— Work instruction —
For each line in the material below that holds "Fatura", copy that line.

— Working data —
────────────────
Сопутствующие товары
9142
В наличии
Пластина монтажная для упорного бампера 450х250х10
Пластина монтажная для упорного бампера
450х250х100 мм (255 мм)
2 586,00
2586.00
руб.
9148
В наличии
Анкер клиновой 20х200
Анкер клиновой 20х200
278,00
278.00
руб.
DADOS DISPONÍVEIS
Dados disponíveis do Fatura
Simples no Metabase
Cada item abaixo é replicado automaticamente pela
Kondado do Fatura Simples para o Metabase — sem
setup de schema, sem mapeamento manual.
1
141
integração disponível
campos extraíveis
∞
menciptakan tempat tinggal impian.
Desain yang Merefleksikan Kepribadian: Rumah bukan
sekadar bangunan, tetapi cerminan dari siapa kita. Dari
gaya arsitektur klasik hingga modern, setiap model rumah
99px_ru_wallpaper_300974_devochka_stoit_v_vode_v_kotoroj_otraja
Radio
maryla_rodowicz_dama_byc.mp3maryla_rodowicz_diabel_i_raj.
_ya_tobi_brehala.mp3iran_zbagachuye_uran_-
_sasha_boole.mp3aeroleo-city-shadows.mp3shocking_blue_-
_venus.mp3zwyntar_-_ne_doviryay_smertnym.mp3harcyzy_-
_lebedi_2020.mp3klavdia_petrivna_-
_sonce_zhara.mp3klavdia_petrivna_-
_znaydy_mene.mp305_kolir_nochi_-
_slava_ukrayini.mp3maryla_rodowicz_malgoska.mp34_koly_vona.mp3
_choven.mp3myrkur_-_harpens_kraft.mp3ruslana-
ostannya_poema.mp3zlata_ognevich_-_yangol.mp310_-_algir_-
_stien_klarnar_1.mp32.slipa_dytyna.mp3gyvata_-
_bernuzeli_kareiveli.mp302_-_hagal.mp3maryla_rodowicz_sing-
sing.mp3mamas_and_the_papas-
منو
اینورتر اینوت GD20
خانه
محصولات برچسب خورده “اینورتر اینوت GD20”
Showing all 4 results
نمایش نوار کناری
────────────────
— Answer to this problem —
Dados disponíveis do Fatura
Kondado do Fatura Simples para o Metabase — sem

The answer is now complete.